After individual fibers illuminate tablets, capsules, caplets, or gels in each of the 80 cavities, reflected light is digitized by an array of 80 individual thermally cooled indium gallium arsenide (InGaAs) IR detectors. “Thermally cooling these detectors,” says Soloman, "ensures that readings will be stable and not vary due to operating temperature conditions." Data from these detectors are then multiplexed, digitized, and transferred to the system's host PC.

To ensure that the chemical composition of each drug is correct, a fast Fourier transform (FFT) is first performed on the data from each channel. This produces a power spectrum that plots the reflected energy obtained from each tablet at a specific frequency (see Fig. 3). These data are then calculated against a “Golden Standard” previously computed from a known good drug using classical analytical wet chemical methods and additional methods such as gas chromatography, mass spectrometry, and IR spectrophotometry.

FIGURE 3. To ensure that the chemical composition of each drug is correct, a fast Fourier transform (FFT) is first performed on the data from each NIR channel and calculated against a "Golden Standard" spectrum of an FDA approved good drug.

"Should a drug profile be outside of a specific tolerance range or indicate that an incorrect drug is present,” says Soloman, "then the machine may be halted and the cause displayed on the operator's interface screen.” However, when a foreign object is detected, the machine may not be halted; rather, the system allows the unwanted product to be rejected at a later process.

After individual tablets are analyzed for chemical composition, they must again be inspected for color, size, weight, any defects that may be present, whether capsules are broken, or whether foreign matter is present. Rather than use 80 separate cameras to perform this task, the InspectRx Vision System employs 10 RMC/TMC-4200GE GigE cameras from JAI (Copenhagen, Denmark; www.jai.com) that are placed over eight segments of each rotating slat. “In this way,” says Soloman, “all 80 tablets can be imaged using 10 cameras.”

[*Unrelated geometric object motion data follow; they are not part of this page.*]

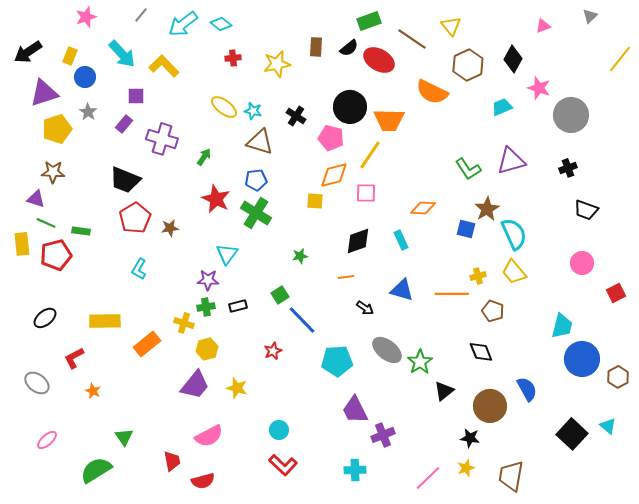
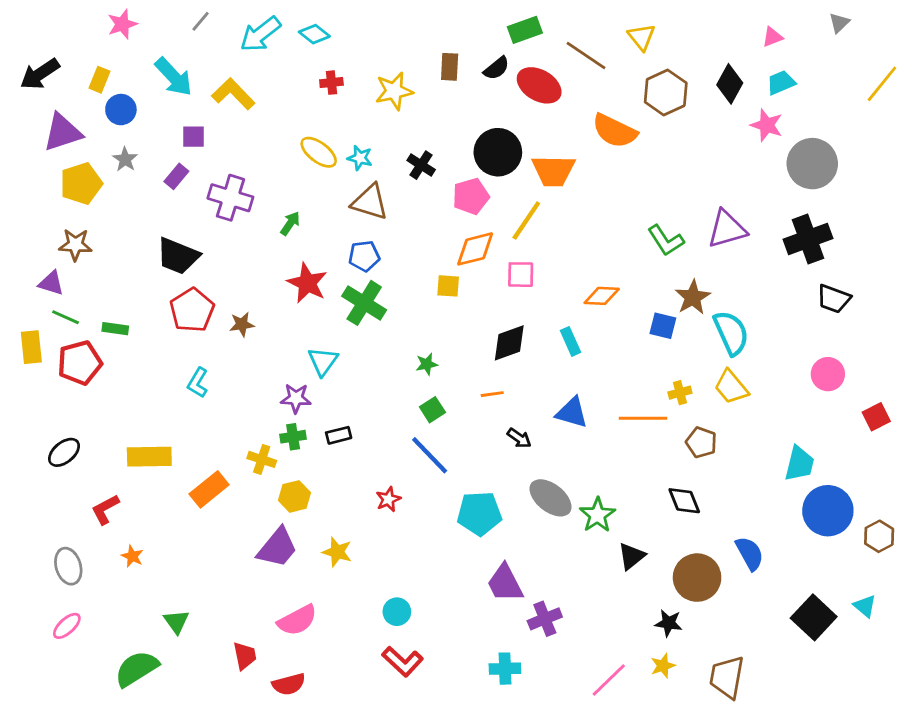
cyan trapezoid: (502, 107) -> (781, 83), moved
pink pentagon: (331, 138) -> (471, 196), turned -30
black cross: (568, 168) -> (808, 239), size x1.8
green square: (280, 295) -> (432, 410), moved
gray ellipse: (37, 383) -> (68, 566), moved, turned 35

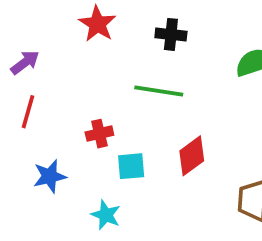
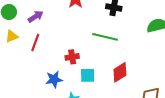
blue star: (50, 176) -> (54, 79), moved

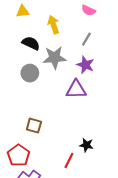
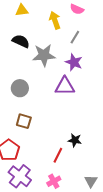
yellow triangle: (23, 11) -> (22, 10), moved
yellow arrow: (53, 25) -> (55, 20), moved
gray circle: (30, 73) -> (20, 88), moved

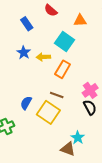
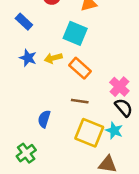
orange rectangle: (63, 69) -> (80, 68), turned -66
yellow square: (48, 112) -> (89, 133), moved
cyan star: (78, 138) -> (114, 130), moved

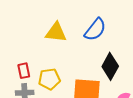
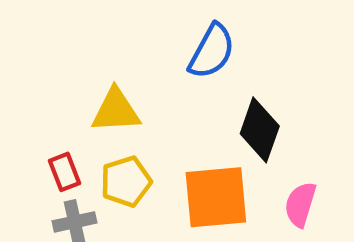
yellow triangle: (56, 32) -> (116, 111), moved

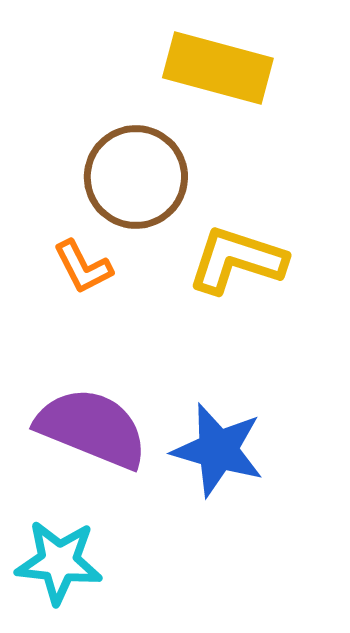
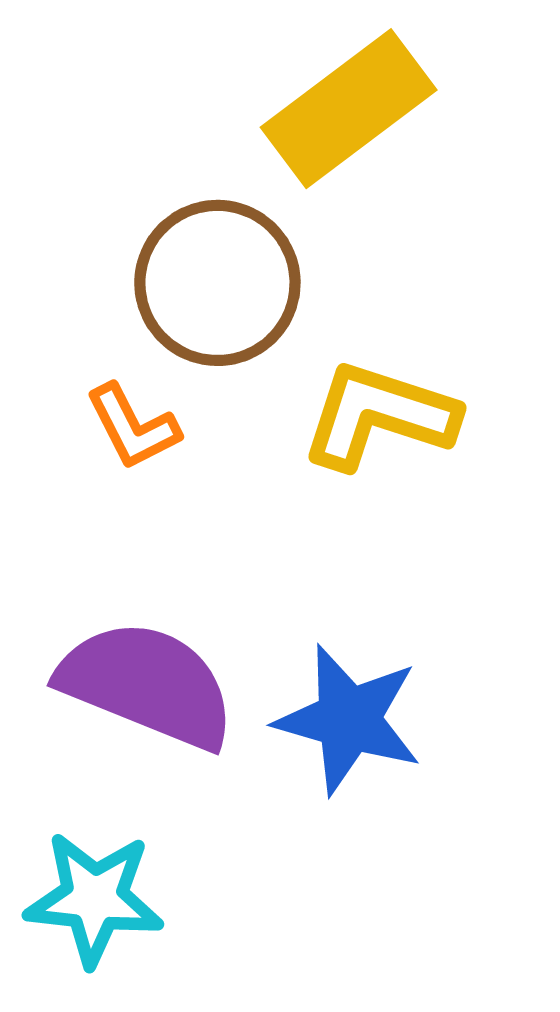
yellow rectangle: (218, 68) -> (349, 109), turned -52

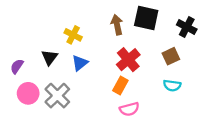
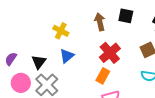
black square: (146, 18) -> (126, 16), size x0.7
black triangle: (49, 57) -> (39, 62), moved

As images are digitized by these cameras, they are transferred to the system's host PC using three four-port Intel 9404PR network interface cards (NICs). After regions of interest within each image are isolated, the images of the drugs are analyzed for color composition, whether any chipping or deformation of the drug has occurred, unacceptable weight, or whether any foreign matter is present.

"At the same time," says Soloman, "dimensional measurements of the tablets can be used to calculate the weight of the drug since each drug's specific gravity is already known."

To package these tablets after inspection, a group of bottles is carried along a conveyor system located under the inspection system. After all the bottles are filled to predetermined counts, the bottle lane is released and a servomotor directs other falling tablets to fall into another lane of waiting bottles. "This mechanism," says Soloman, "ensures that the machine can inspect and package the tablets in real time."

All product errors are documented, classified, recorded, and then tracked to the bottle that has received the product with the unwanted object. Then, each bottle containing an unwanted object is rejected and directed to a quarantined location for further analysis.

In addition to performing NIR and visible measurements on each product, software used in the InspectRx/SpectRx system also incorporates neural network software. "Thus," says Soloman, "the operator can enter the tolerance of various dimensions, colors, and flaws and the system will learn the appropriate inspection procedure by analyzing a number of good and unacceptable products.” The results of NIR and visual analysis, combined with the output of the neural network's decision tree are then displayed on the operator interface (see Fig. 4).

FIGURE 4. The graphical user interface of the InspectRx Vision/SpectRx NIR combined system can guide the operator to any defect or foreign object that may have been detected by the FilleRx filling, inspection, and analysis system.

Capable of inspecting tablets, capsules, caplets, and gels and packaging them at a rate of 72,000 tablets/min, the InspectRx system is currently deployed at large pharmaceutical companies such as Johnson and Johnson, Avantis, Merck, and Pfizer.